╔══

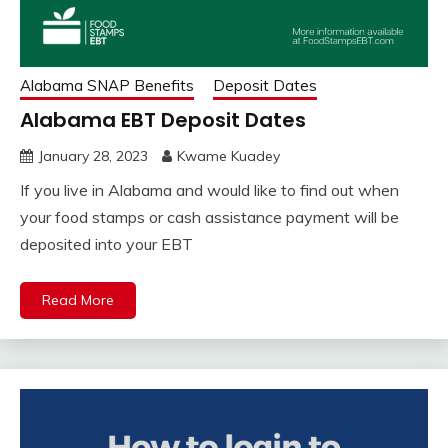
Alabama SNAP Benefits
Deposit Dates
Alabama EBT Deposit Dates
January 28, 2023
Kwame Kuadey
If you live in Alabama and would like to find out when
your food stamps or cash assistance payment will be
deposited into your EBT
Read More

╚══

EXERCISE:
Search the listing above for "your" and copy every line that holds it.

EXERCISE OUTPUT:
your food stamps or cash assistance payment will be
deposited into your EBT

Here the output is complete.